MVGSR: Multi-View Consistent 3D Gaussian Super-Resolution via Epipolar Guidance
Kaizhe Zhang, Shinan Chen, Qian Zhao, Weizhan Zhang, Caixia Yan, Yudeng Xin
TL;DR
3D Gaussian Splatting (3DGS) struggles to render high-resolution views from low-resolution inputs. The authors propose MVGSR, a multi-view SR framework that uses camera-pose-based auxiliary view selection and an epipolar-constrained multi-view attention to fuse information across views for high-frequency detail and geometric consistency. The SR network combines multi-view features with a single-image prior and uses a sub-pixel, anti-aliased loss to supervise 3DGS rendering. Experiments across NeRF Synthetic, Tanks & Temples, and Mip-NeRF 360 demonstrate state-of-the-art performance on object-centric and scene-level 3DGS SR benchmarks, with improved cross-view consistency and detail fidelity. MVGSR enables HRNVS on arbitrarily organized multi-view data without strict temporal continuity or view ordering, offering practical benefits for real-world multi-view capture scenarios.
Abstract
Scenes reconstructed by 3D Gaussian Splatting (3DGS) trained on low-resolution (LR) images are unsuitable for high-resolution (HR) rendering.
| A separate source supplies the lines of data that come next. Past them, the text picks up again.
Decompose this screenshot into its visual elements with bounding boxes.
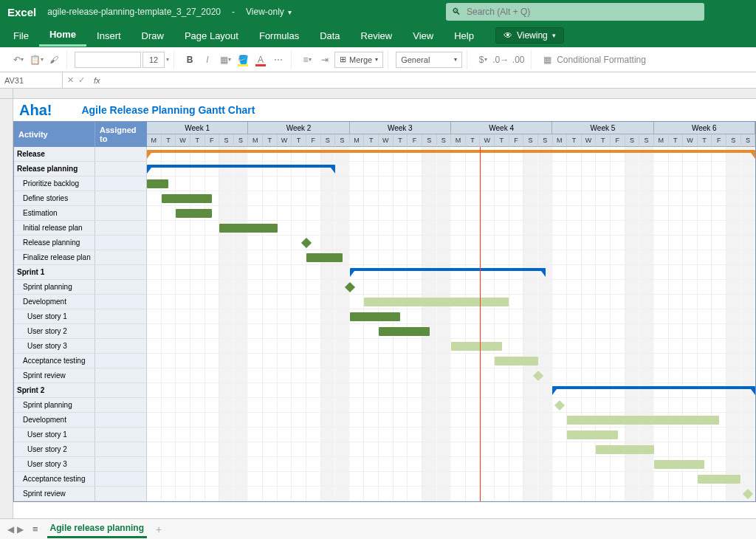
gantt-bar[interactable]: [379, 327, 430, 336]
gantt-milestone[interactable]: [533, 371, 543, 381]
search-input[interactable]: [467, 7, 698, 17]
assigned-cell[interactable]: [95, 472, 147, 486]
assigned-cell[interactable]: [95, 191, 147, 205]
gantt-bar[interactable]: [306, 253, 343, 262]
gantt-row[interactable]: User story 1: [14, 309, 147, 324]
gantt-row[interactable]: Finalize release plan: [14, 250, 147, 265]
gantt-row[interactable]: Acceptance testing: [14, 472, 147, 487]
font-selector[interactable]: [75, 52, 141, 68]
merge-dropdown[interactable]: ⊞Merge▾: [334, 52, 383, 68]
menu-draw[interactable]: Draw: [131, 26, 174, 46]
search-box[interactable]: 🔍︎: [446, 3, 704, 21]
gantt-bar[interactable]: [147, 150, 755, 156]
assigned-cell[interactable]: [95, 487, 147, 501]
assigned-cell[interactable]: [95, 162, 147, 176]
gantt-row[interactable]: Sprint 2: [14, 383, 147, 398]
assigned-cell[interactable]: [95, 309, 147, 323]
gantt-row[interactable]: Development: [14, 295, 147, 309]
gantt-row[interactable]: Initial release plan: [14, 221, 147, 236]
number-format-dropdown[interactable]: General▾: [396, 52, 462, 68]
wrap-text-button[interactable]: ⇥: [317, 52, 333, 68]
assigned-cell[interactable]: [95, 339, 147, 353]
tab-prev-icon[interactable]: ◀: [7, 524, 14, 535]
gantt-milestone[interactable]: [554, 400, 565, 411]
gantt-row[interactable]: Acceptance testing: [14, 354, 147, 368]
cancel-icon[interactable]: ✕: [67, 75, 74, 85]
all-sheets-icon[interactable]: ≡: [32, 523, 38, 535]
format-painter-button[interactable]: 🖌: [46, 52, 62, 68]
gantt-bar[interactable]: [567, 416, 719, 425]
sheet-tab-active[interactable]: Agile release planning: [47, 520, 147, 538]
gantt-row[interactable]: Sprint 1: [14, 265, 147, 280]
tab-next-icon[interactable]: ▶: [17, 524, 24, 535]
align-button[interactable]: ≡▾: [299, 52, 315, 68]
assigned-cell[interactable]: [95, 368, 147, 382]
assigned-cell[interactable]: [95, 221, 147, 235]
gantt-milestone[interactable]: [345, 282, 355, 292]
menu-review[interactable]: Review: [351, 26, 403, 46]
gantt-row[interactable]: User story 2: [14, 324, 147, 339]
menu-data[interactable]: Data: [309, 26, 350, 46]
gantt-row[interactable]: Release planning: [14, 236, 147, 250]
font-size-selector[interactable]: 12: [142, 52, 165, 68]
assigned-cell[interactable]: [95, 206, 147, 220]
assigned-cell[interactable]: [95, 324, 147, 338]
increase-decimal-button[interactable]: .00: [510, 52, 526, 68]
menu-view[interactable]: View: [402, 26, 444, 46]
gantt-bar[interactable]: [147, 165, 335, 171]
menu-formulas[interactable]: Formulas: [249, 26, 309, 46]
gantt-row[interactable]: User story 2: [14, 442, 147, 457]
fx-icon[interactable]: fx: [89, 76, 100, 85]
paste-button[interactable]: 📋▾: [28, 52, 44, 68]
formula-input[interactable]: [100, 75, 756, 86]
gantt-bar[interactable]: [567, 430, 618, 439]
italic-button[interactable]: I: [199, 52, 216, 68]
bold-button[interactable]: B: [182, 52, 198, 68]
borders-button[interactable]: ▦▾: [217, 52, 233, 68]
gantt-bar[interactable]: [552, 386, 755, 392]
gantt-bar[interactable]: [147, 179, 168, 188]
gantt-bar[interactable]: [698, 475, 741, 484]
assigned-cell[interactable]: [95, 442, 147, 456]
assigned-cell[interactable]: [95, 383, 147, 397]
gantt-milestone[interactable]: [301, 238, 312, 248]
gantt-row[interactable]: Define stories: [14, 191, 147, 206]
gantt-row[interactable]: Sprint review: [14, 368, 147, 383]
chevron-down-icon[interactable]: ▾: [166, 56, 169, 63]
enter-icon[interactable]: ✓: [78, 75, 85, 85]
row-headers[interactable]: [0, 99, 13, 527]
spreadsheet-area[interactable]: Aha! Agile Release Planning Gantt Chart …: [13, 99, 756, 527]
menu-home[interactable]: Home: [39, 24, 86, 47]
gantt-row[interactable]: Release planning: [14, 162, 147, 176]
gantt-bar[interactable]: [654, 460, 705, 469]
assigned-cell[interactable]: [95, 250, 147, 264]
assigned-cell[interactable]: [95, 280, 147, 294]
gantt-row[interactable]: Prioritize backlog: [14, 176, 147, 191]
gantt-row[interactable]: Sprint planning: [14, 280, 147, 295]
gantt-row[interactable]: User story 3: [14, 457, 147, 472]
more-icon[interactable]: ⋯: [270, 52, 286, 68]
assigned-cell[interactable]: [95, 176, 147, 190]
currency-button[interactable]: $▾: [475, 52, 491, 68]
assigned-cell[interactable]: [95, 236, 147, 250]
document-name[interactable]: agile-release-planning-template_3_27_202…: [47, 7, 221, 17]
gantt-bar[interactable]: [219, 224, 277, 233]
assigned-cell[interactable]: [95, 398, 147, 412]
gantt-row[interactable]: Development: [14, 413, 147, 428]
gantt-bar[interactable]: [350, 312, 401, 321]
chevron-down-icon[interactable]: ▾: [288, 8, 292, 16]
gantt-row[interactable]: Estimation: [14, 206, 147, 221]
gantt-bar[interactable]: [596, 445, 653, 454]
conditional-formatting-label[interactable]: Conditional Formatting: [557, 55, 646, 65]
assigned-cell[interactable]: [95, 147, 147, 161]
gantt-bar[interactable]: [451, 342, 502, 351]
conditional-formatting-icon[interactable]: ▦: [539, 52, 555, 68]
menu-file[interactable]: File: [3, 26, 39, 46]
gantt-row[interactable]: Sprint review: [14, 487, 147, 501]
gantt-row[interactable]: Sprint planning: [14, 398, 147, 413]
fill-color-button[interactable]: 🪣: [235, 52, 251, 68]
gantt-bar[interactable]: [162, 194, 213, 203]
gantt-bar[interactable]: [350, 268, 546, 274]
undo-button[interactable]: ↶▾: [10, 52, 27, 68]
gantt-bar[interactable]: [495, 357, 538, 365]
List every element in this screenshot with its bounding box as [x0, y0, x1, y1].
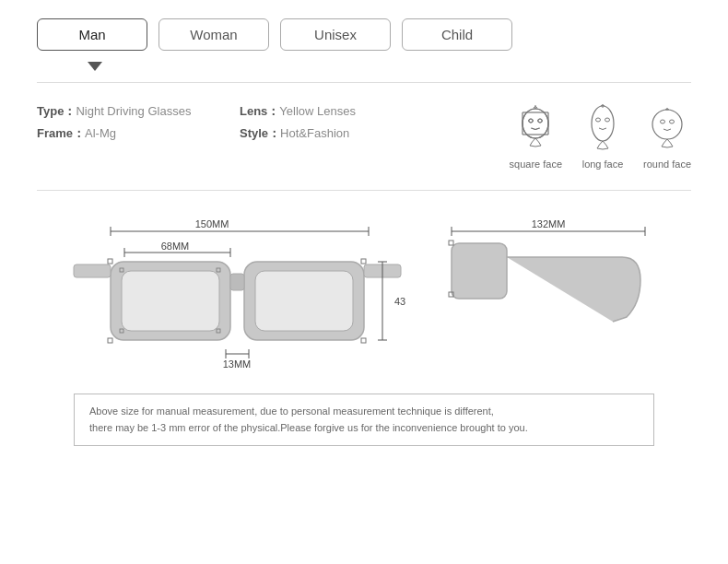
svg-point-3 — [523, 109, 548, 138]
lens-row: Lens：Yellow Lenses — [240, 103, 387, 120]
side-diagram: 132MM — [442, 211, 663, 386]
info-section: Type：Night Driving Glasses Frame：Al-Mg L… — [37, 94, 691, 179]
svg-rect-42 — [108, 259, 112, 264]
svg-point-16 — [661, 120, 665, 123]
tab-man[interactable]: Man — [37, 18, 147, 51]
long-face-label: long face — [582, 159, 624, 170]
svg-rect-43 — [361, 259, 366, 264]
svg-text:150MM: 150MM — [195, 218, 229, 229]
round-face-label: round face — [643, 159, 691, 170]
svg-point-12 — [596, 118, 601, 122]
divider-bottom — [37, 190, 691, 191]
round-face-icon — [645, 103, 689, 155]
square-face-label: square face — [510, 159, 562, 170]
svg-rect-28 — [122, 271, 219, 331]
svg-rect-30 — [255, 271, 353, 331]
long-face-icon — [581, 103, 625, 155]
face-item-square: square face — [510, 103, 562, 170]
diagram-section: 150MM 68MM 43MM — [37, 211, 691, 386]
type-row: Type：Night Driving Glasses — [37, 103, 203, 120]
face-item-round: round face — [643, 103, 691, 170]
svg-rect-32 — [74, 264, 111, 277]
svg-point-17 — [670, 120, 675, 123]
front-diagram: 150MM 68MM 43MM — [55, 211, 405, 386]
main-container: Man Woman Unisex Child Type：Night Drivin… — [0, 0, 728, 564]
frame-row: Frame：Al-Mg — [37, 125, 203, 142]
svg-text:43MM: 43MM — [394, 296, 405, 307]
svg-rect-45 — [361, 338, 366, 343]
svg-point-13 — [605, 118, 610, 122]
svg-text:132MM: 132MM — [532, 218, 566, 229]
divider-top — [37, 82, 691, 83]
info-left: Type：Night Driving Glasses Frame：Al-Mg — [37, 103, 203, 142]
svg-rect-44 — [108, 338, 112, 343]
svg-rect-31 — [230, 274, 244, 290]
svg-rect-54 — [452, 243, 507, 299]
square-face-icon — [513, 103, 558, 155]
svg-text:68MM: 68MM — [161, 241, 190, 252]
tab-bar: Man Woman Unisex Child — [37, 18, 691, 51]
tab-unisex[interactable]: Unisex — [280, 18, 391, 51]
svg-text:13MM: 13MM — [223, 358, 252, 370]
face-item-long: long face — [581, 103, 625, 170]
svg-point-11 — [592, 106, 614, 141]
face-icons: square face long face — [510, 103, 691, 170]
info-right: Lens：Yellow Lenses Style：Hot&Fashion — [240, 103, 387, 142]
tab-indicator — [88, 62, 102, 71]
tab-woman[interactable]: Woman — [159, 18, 269, 51]
measurement-note: Above size for manual measurement, due t… — [74, 394, 654, 446]
tab-child[interactable]: Child — [402, 18, 512, 51]
svg-rect-55 — [449, 241, 453, 245]
svg-point-15 — [652, 110, 682, 139]
style-row: Style：Hot&Fashion — [240, 125, 387, 142]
Consequently, a 3DGS super-resolution (SR) method is needed to bridge LR inputs and HR rendering. Early 3DGS SR methods rely on single-image SR networks, which lack cross-view consistency and fail to fuse complementary information across views. More recent video-based SR approaches attempt to address this limitation but require strictly sequential frames, limiting their applicability to unstructured multi-view datasets. In this work, we introduce Multi-View Consistent 3D Gaussian Splatting Super-Resolution (MVGSR), a framework that focuses on integrating multi-view information for 3DGS rendering with high-frequency details and enhanced consistency. We first propose an Auxiliary View Selection Method based on camera poses, making our method adaptable for arbitrarily organized multi-view datasets without the need of temporal continuity or data reordering. Furthermore, we introduce, for the first time, an epipolar-constrained multi-view attention mechanism into 3DGS SR, which serves as the core of our proposed multi-view SR network. This design enables the model to selectively aggregate consistent information from auxiliary views, enhancing the geometric consistency and detail fidelity of 3DGS representations. Extensive experiments demonstrate that our method achieves state-of-the-art performance on both object-centric and scene-level 3DGS SR benchmarks.